To do. Line filter on the word "এসএসস": copy each matching line from the entries.

+ + +

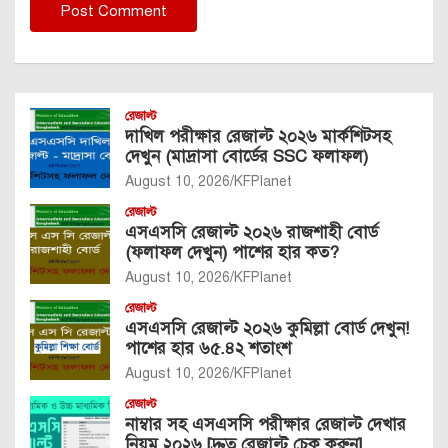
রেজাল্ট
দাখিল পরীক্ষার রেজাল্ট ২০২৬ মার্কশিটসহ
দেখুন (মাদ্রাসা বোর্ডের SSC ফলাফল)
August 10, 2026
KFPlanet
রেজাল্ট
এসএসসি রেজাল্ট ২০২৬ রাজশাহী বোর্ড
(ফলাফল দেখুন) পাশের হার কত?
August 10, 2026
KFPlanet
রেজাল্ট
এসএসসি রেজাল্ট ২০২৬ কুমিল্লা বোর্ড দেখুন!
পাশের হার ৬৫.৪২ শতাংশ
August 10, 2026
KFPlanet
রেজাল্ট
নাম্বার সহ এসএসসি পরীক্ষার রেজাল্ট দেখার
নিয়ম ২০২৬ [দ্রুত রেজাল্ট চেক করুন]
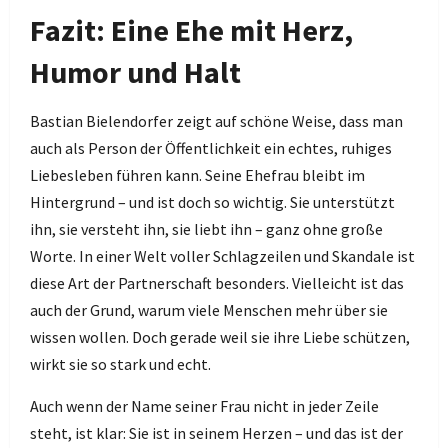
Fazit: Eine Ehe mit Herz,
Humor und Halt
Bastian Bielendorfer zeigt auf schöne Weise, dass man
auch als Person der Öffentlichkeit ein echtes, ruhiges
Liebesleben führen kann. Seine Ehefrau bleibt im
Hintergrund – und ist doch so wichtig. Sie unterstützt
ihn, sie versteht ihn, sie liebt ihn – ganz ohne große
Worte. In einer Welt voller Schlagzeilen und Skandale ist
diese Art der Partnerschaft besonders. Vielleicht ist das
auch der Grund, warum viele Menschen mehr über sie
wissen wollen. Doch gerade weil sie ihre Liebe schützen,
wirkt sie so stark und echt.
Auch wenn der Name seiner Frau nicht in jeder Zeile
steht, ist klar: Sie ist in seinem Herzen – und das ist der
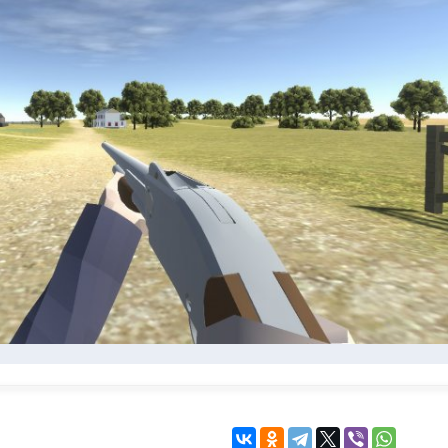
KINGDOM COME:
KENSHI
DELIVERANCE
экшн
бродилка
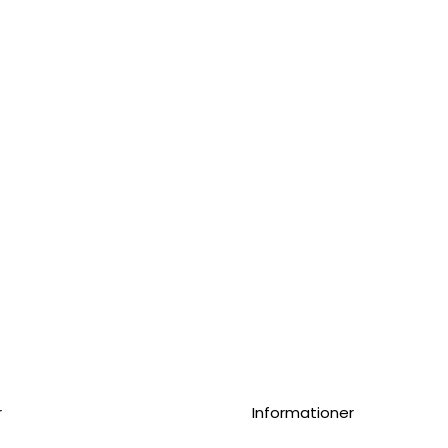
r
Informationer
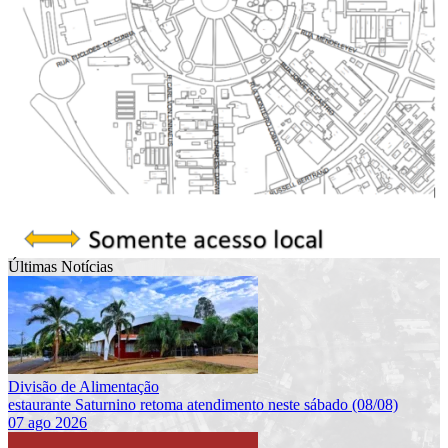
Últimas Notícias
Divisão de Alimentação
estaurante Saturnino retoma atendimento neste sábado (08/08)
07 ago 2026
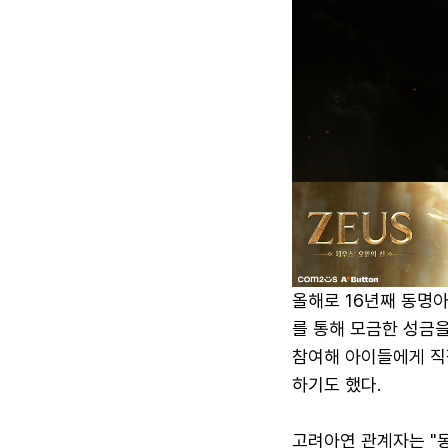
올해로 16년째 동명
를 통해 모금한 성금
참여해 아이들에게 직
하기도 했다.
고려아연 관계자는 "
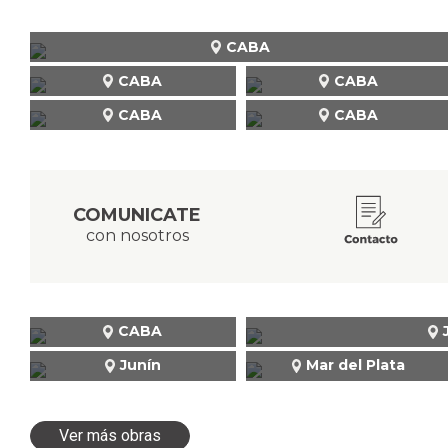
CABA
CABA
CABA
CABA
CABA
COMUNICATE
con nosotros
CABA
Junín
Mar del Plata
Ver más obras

+ + +

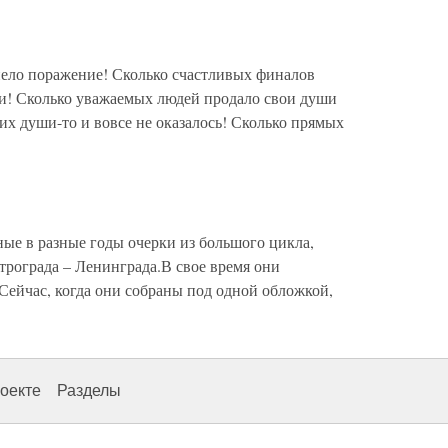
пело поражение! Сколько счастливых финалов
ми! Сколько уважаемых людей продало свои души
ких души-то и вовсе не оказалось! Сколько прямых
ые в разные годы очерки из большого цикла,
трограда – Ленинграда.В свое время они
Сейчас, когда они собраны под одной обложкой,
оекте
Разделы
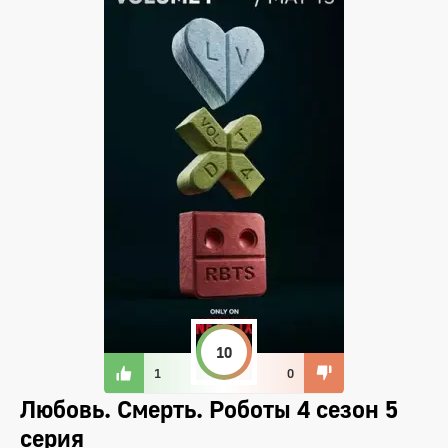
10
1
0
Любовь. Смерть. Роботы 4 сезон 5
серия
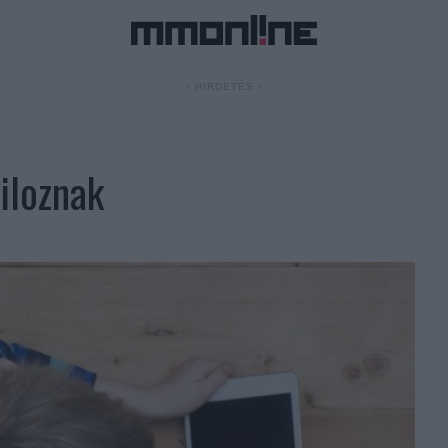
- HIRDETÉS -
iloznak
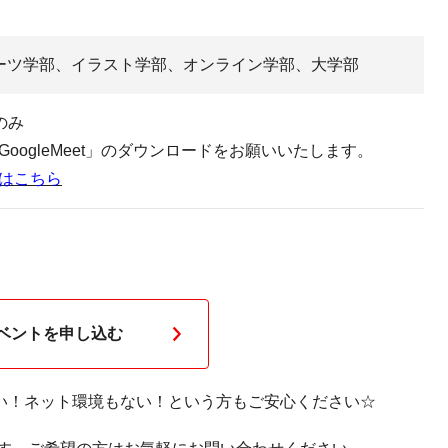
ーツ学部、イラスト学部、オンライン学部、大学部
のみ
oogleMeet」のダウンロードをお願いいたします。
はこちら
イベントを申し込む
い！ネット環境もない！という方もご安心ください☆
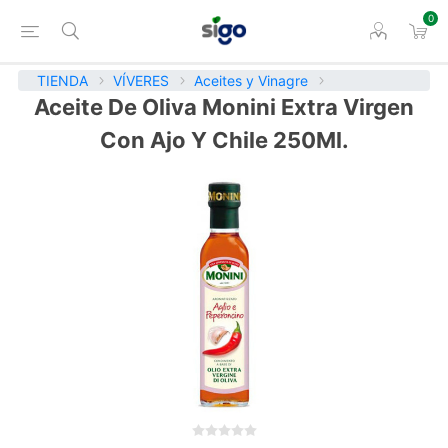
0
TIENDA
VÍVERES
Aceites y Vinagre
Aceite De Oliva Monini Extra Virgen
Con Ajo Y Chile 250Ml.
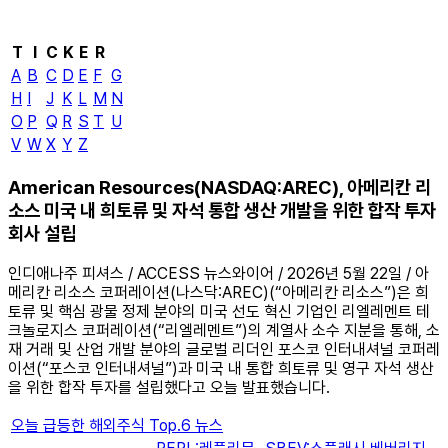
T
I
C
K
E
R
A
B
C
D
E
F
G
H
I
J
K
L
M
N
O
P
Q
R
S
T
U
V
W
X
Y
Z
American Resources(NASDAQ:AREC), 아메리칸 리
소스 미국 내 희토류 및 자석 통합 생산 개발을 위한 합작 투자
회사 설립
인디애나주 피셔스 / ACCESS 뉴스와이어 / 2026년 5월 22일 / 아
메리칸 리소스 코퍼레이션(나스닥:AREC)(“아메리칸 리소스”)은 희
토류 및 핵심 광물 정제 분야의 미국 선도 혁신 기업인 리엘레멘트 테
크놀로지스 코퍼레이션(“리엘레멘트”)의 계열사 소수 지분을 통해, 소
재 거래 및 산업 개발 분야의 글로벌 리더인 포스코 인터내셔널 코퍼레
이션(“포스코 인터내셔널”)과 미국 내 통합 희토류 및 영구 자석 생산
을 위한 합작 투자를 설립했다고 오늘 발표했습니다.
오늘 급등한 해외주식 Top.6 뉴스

+ + +

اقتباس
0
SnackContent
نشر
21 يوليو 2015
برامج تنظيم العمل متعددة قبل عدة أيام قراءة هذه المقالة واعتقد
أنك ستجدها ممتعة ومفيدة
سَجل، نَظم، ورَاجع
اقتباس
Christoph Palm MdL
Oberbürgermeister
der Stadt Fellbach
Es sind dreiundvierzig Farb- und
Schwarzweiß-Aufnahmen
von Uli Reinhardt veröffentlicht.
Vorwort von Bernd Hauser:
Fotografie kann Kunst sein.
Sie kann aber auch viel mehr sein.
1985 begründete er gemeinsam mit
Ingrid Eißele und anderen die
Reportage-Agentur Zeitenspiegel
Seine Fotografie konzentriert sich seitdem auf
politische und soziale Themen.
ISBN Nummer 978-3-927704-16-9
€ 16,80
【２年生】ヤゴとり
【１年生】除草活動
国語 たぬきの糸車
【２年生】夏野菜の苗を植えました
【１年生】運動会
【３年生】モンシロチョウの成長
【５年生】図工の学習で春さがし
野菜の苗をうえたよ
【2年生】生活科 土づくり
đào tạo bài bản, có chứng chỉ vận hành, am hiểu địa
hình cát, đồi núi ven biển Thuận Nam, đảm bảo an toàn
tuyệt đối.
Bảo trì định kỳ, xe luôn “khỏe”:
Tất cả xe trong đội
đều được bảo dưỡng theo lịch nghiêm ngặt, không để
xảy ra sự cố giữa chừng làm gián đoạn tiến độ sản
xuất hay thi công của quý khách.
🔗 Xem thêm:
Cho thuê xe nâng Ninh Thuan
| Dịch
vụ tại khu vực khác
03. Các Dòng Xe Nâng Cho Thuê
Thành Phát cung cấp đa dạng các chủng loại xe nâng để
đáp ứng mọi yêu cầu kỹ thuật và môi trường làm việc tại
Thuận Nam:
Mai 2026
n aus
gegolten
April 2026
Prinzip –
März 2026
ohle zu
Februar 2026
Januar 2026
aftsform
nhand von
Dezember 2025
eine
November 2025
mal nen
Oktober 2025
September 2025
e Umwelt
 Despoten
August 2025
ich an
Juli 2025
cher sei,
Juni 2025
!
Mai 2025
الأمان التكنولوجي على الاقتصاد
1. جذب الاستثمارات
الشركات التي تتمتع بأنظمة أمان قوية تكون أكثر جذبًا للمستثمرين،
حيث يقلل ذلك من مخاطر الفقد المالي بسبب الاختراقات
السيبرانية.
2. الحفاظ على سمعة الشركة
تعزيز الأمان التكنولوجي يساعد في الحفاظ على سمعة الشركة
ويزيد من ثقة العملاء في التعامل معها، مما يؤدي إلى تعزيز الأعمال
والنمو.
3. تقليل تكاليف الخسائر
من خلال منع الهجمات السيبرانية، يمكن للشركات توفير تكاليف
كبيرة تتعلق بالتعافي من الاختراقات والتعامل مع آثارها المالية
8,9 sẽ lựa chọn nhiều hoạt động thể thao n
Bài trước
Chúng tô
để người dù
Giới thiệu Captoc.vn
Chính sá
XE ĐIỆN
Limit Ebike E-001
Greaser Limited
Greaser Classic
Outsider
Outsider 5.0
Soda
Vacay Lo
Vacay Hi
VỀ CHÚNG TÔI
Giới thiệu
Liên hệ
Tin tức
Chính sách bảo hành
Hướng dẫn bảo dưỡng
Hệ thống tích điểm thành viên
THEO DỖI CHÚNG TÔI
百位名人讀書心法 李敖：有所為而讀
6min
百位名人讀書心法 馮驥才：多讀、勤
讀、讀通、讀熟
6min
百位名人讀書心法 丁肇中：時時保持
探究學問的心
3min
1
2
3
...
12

+ + +

Reply to the exercise.
এসএসসি রেজাল্ট ২০২৬ রাজশাহী বোর্ড
এসএসসি রেজাল্ট ২০২৬ কুমিল্লা বোর্ড দেখুন!
নাম্বার সহ এসএসসি পরীক্ষার রেজাল্ট দেখার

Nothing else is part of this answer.